Tuesday, May 10, 2011

Oil palm yields K5mil monthly for Oro growers

By JEFFREY ELAPA

 

MORE than K5 million is being paid to smallholder oil palm growers in Oro every month, a senior officer with Oil Palm Industry Corporation Popondetta revealed, The National reports.

Project manager Leo Ruki said more than 5,700 small block holders and 3,000 village smallholders receive about K1.5 million a week resulting in the increase of the cash flow in the province which has started to change the living standards of the people.

Ruki said oil palm was greatly assisting in the overall living standard of the people who needed the  government to assist by providing the necessary infrastructure.

He added oil palm in the province was a family business, where mothers and children collected loose nuts and the husbands harvested the main bunches.
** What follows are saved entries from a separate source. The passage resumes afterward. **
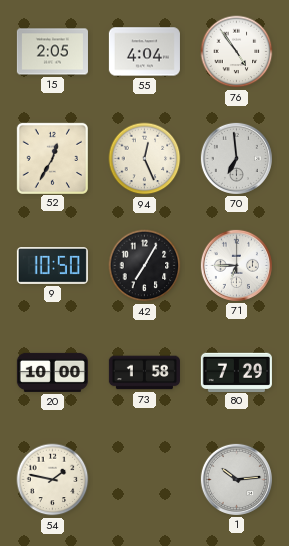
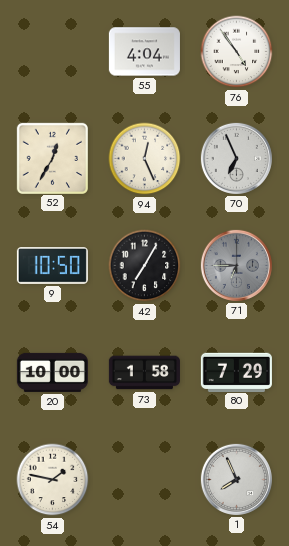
15: 2:05 -> none
70: 6:59 -> 6:56
71 dial: white -> grey
1: 10:14 -> 7:56
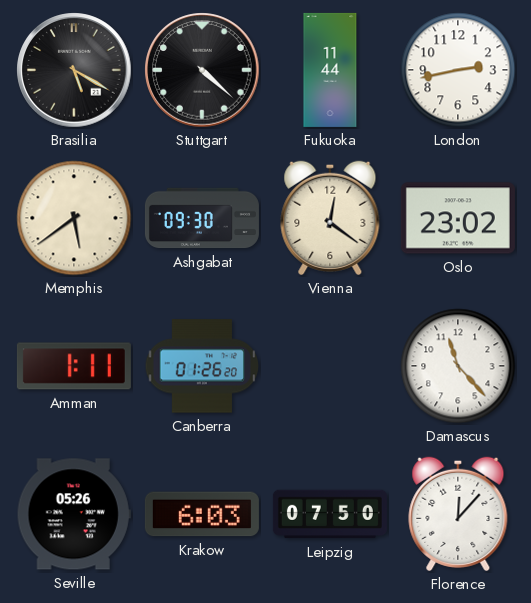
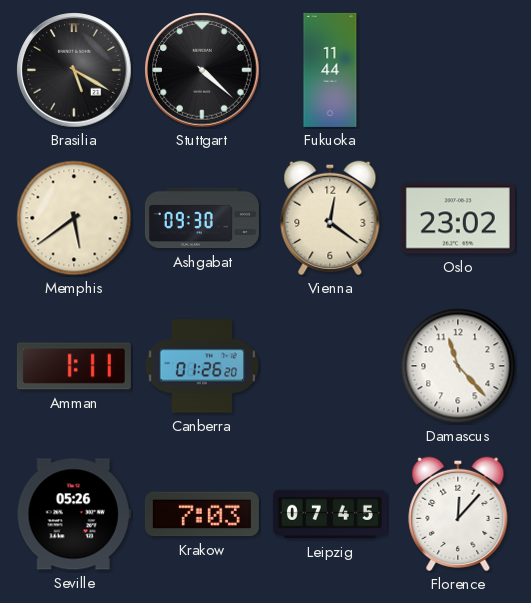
London: 2:43 -> none
Krakow: 6:03 -> 7:03
Leipzig: 07:50 -> 07:45
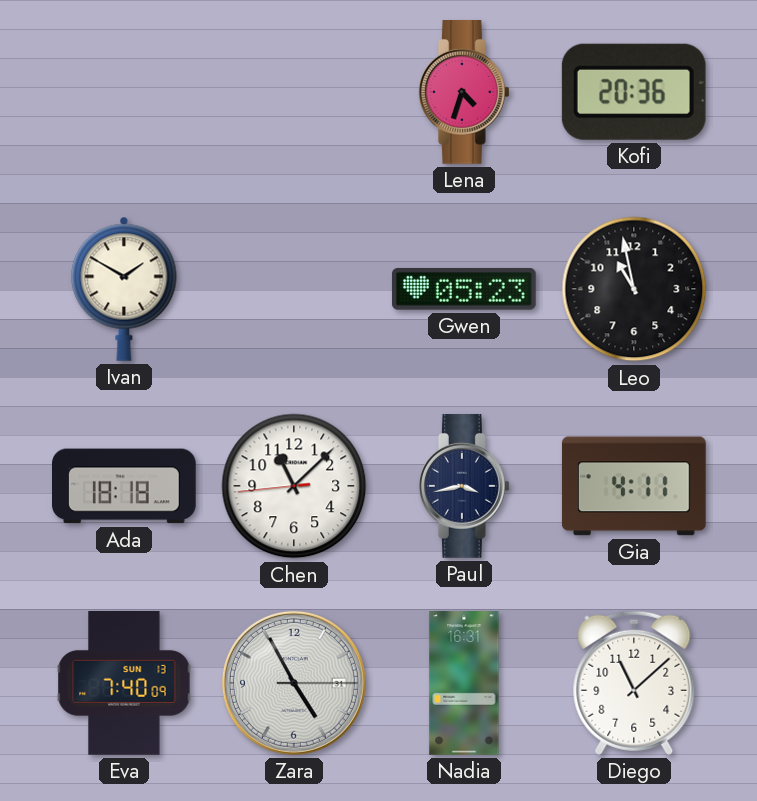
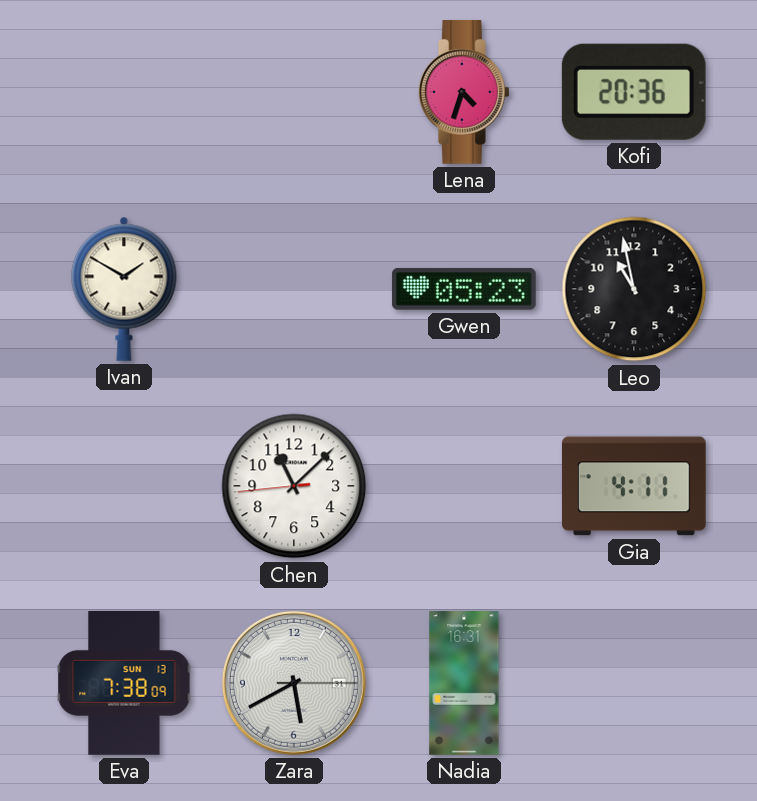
Ada: 18:18 -> none
Paul: 3:43 -> none
Eva: 7:40 -> 7:38
Zara: 4:55 -> 5:40
Diego: 11:08 -> none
Payment for their efforts are paid directly to their respective made accounts.

Ruki said the small growers were also entitled to Nasfund benefits and that was good news for growers in the province.

He said with the good turnover, more people were actively engaged in the industry and was one way the people had been kept busy.

Meanwhile, a Sohe leader Steven Kila Pat said the cash flow in the province was more than K5 million  a fortnight.

"Beside smallholder oil palm, other sources of cash flow from the province were from wages and royalties from timber operations, salaries, betelnut trade, tourism and fisheries so there could be almost K7 million cash floating in the province every  month," he said.

Former Oro governor Sylvanus Siembo, who accompanied Kila Pat for the Igora Primary School opening, said although there was so much cash in the province, government presence was absent with the lack of services.

He said infrastructure like roads, bridges, schools and other services had crumbled  after Cyclone Guba IN 2007.

Siembo said law and order also needed a boost and called on the political leaders  from the province to stay with the people and make changes so that more investors could be attracted to the province.

He said people were keen to work on their land but the government had to assist them, adding that agriculture was the way forward and the government should invest more in it.